US banking made the point most clearly. KPMG said regulatory approval timelines continued to shorten, but that speed did not reduce complexity. Late-2025 federal review timelines for several large bank mergers fell to 49, 67, 88 and 95 days, a sharp acceleration that compresses the time available for integration planning. That shifts work earlier in the process, pulling in control design, data migration, operating-model analysis and regulatory readiness before a deal is even signed.

The latest activity numbers show why the work is getting more concentrated, not less. Ankura Consulting Group said US bank M&A in Q1 2026 totaled 33 announced transactions worth $15.7 billion, the largest first-quarter combined value since 2019, excluding the Capital One-Discover deal. It also said 53 bank deals were completed in the quarter, the highest total since Q4 2021. In that kind of market, a small number of large transactions can drive the headline value, which makes execution quality more important than raw volume.

The broader backdrop is a market split by strategy.
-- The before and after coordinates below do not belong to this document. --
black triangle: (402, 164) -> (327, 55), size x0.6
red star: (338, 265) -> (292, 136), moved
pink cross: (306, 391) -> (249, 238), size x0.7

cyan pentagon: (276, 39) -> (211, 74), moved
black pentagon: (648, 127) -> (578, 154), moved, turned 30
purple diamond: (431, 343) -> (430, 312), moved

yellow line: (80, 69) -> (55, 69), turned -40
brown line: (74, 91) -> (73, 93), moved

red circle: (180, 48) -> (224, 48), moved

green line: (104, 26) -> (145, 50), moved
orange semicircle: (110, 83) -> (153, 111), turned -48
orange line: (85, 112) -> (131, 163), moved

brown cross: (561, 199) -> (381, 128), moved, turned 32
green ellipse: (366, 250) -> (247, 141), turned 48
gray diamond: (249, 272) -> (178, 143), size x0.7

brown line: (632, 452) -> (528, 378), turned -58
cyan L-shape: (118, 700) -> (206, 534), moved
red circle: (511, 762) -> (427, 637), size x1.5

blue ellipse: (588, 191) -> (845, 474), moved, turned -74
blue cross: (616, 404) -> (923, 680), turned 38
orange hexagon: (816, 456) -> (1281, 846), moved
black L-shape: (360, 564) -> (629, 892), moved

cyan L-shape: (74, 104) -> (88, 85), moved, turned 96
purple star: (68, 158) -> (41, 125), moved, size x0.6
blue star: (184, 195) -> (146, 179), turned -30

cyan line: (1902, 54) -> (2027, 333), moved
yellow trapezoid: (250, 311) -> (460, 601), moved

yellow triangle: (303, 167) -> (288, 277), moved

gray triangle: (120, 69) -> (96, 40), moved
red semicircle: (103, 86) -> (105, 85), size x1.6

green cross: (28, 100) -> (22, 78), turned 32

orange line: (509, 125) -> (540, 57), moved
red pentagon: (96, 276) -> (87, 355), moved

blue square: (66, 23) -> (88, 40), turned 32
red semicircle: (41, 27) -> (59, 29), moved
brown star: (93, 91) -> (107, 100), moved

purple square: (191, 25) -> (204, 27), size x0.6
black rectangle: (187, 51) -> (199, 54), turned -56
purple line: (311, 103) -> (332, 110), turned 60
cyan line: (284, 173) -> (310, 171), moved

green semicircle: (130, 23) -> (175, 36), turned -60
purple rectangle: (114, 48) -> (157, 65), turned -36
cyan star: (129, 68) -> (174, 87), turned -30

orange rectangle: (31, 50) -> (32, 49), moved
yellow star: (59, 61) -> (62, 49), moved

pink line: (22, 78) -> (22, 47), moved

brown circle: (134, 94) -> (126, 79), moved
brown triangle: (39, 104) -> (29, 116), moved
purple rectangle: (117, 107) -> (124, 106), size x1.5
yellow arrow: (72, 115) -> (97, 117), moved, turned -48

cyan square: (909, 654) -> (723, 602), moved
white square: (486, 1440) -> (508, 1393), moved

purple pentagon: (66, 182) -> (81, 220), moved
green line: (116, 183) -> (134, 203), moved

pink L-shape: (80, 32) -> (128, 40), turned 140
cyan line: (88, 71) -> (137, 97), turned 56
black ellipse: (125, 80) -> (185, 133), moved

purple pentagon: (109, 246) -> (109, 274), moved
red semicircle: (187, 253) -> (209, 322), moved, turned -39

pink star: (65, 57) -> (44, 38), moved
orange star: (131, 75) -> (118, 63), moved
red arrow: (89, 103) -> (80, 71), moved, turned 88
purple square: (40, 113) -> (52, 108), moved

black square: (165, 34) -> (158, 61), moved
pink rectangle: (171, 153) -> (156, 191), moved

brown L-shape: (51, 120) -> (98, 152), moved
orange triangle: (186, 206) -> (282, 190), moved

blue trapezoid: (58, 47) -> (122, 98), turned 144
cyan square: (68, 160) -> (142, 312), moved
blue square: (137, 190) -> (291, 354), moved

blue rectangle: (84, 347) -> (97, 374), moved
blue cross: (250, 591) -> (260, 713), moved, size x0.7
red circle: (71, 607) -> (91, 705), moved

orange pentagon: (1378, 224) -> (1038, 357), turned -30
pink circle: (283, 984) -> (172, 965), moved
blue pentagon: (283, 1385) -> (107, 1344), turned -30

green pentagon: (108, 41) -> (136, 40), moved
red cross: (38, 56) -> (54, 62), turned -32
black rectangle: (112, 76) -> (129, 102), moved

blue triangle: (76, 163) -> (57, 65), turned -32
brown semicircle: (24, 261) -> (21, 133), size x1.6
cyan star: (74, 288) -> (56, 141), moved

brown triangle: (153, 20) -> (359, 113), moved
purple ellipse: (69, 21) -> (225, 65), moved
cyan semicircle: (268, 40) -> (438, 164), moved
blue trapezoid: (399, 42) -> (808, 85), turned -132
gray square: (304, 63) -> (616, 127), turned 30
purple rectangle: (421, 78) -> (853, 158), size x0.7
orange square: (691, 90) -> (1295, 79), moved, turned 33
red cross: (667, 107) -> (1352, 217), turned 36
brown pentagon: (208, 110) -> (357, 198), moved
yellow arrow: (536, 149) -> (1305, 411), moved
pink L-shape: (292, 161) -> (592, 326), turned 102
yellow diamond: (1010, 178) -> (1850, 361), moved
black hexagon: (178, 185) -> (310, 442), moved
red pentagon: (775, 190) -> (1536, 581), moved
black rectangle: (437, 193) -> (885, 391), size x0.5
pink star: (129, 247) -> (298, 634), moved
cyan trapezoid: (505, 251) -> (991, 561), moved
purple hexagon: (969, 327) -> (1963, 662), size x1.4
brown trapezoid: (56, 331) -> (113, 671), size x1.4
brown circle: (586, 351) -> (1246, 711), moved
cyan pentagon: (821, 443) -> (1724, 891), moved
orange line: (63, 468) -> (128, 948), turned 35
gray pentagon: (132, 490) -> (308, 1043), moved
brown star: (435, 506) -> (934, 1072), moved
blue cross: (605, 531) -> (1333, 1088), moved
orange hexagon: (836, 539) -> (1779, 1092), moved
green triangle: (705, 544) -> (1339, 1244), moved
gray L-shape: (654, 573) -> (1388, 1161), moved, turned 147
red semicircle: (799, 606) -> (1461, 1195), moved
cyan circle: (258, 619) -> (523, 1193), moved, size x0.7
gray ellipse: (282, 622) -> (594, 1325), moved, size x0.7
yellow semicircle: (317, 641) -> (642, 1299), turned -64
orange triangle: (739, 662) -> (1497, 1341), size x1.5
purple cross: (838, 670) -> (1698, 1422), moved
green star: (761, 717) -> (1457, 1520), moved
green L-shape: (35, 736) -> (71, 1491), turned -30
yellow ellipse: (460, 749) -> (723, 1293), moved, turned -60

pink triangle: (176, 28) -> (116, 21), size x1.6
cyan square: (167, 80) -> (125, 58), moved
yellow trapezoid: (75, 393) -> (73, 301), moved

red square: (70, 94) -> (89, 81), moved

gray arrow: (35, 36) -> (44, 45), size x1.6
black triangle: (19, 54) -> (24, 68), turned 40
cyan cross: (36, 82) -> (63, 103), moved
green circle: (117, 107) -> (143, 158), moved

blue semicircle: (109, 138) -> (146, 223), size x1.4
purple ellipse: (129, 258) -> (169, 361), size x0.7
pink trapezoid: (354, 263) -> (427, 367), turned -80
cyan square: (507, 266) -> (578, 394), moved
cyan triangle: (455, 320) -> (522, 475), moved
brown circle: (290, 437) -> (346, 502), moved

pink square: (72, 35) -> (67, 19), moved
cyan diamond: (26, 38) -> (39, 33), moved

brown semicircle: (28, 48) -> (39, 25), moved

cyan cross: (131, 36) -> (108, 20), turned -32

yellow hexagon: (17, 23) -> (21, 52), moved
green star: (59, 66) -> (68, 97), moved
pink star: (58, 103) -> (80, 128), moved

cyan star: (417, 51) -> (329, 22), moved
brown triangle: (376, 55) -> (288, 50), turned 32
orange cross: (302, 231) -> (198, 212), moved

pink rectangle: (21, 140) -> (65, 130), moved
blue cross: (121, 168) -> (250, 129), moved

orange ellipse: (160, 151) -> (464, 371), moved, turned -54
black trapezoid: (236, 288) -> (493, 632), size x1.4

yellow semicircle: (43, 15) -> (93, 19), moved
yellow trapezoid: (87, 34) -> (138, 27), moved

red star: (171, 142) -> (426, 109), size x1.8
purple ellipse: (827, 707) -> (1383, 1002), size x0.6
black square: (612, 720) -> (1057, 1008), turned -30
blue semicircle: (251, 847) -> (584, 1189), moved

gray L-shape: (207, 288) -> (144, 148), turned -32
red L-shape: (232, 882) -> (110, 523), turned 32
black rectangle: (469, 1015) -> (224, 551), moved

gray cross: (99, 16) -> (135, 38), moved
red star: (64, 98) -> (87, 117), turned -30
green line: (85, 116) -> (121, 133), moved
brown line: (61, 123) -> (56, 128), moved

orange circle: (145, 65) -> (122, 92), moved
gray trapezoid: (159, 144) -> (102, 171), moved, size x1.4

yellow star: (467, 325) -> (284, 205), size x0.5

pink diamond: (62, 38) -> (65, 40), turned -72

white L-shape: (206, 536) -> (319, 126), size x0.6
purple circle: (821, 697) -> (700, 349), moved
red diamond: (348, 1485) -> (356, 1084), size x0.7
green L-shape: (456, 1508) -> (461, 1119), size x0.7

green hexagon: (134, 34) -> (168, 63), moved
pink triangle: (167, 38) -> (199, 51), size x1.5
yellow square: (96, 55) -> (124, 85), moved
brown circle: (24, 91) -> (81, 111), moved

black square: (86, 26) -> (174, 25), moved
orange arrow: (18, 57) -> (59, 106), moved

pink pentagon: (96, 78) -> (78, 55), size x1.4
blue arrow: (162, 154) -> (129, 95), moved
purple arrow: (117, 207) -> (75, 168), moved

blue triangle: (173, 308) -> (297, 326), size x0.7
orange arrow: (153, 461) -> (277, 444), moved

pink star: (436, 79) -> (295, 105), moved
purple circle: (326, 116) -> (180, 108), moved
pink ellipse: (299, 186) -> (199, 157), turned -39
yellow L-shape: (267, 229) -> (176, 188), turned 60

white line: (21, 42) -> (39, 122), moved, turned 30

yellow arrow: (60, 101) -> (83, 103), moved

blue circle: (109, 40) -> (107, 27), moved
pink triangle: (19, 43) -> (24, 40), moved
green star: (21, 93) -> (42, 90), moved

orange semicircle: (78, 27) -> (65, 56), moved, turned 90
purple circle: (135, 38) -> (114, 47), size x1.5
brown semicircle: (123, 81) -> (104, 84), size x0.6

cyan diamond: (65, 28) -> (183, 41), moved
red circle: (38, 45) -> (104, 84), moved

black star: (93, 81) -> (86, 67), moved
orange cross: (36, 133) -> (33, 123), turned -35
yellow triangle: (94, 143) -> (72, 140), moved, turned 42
Some banks are chasing scale, some are partnering with fintechs and some are consolidating to fund technology investment. PwC said global financial-services deal value rose 25% in 2025 even as volumes rose just 4%, underscoring how much larger deals are doing the heavy lifting. KPMG’s own global M&A outlook was based on 700 decision-makers across 20 countries and jurisdictions, and its message was similar: financial-services dealmaking is not disappearing, but it is becoming more disciplined.

That puts a premium on the kind of work KPMG professionals are asked to do under tight deadlines. Buyers now want sharper theses, cleaner execution and earlier answers on integration risk. A thinner market can still be labor-intensive, and for KPMG’s practitioners, the new pressure point is not deal count. It is whether each deal can survive a closer, faster and more unforgiving review.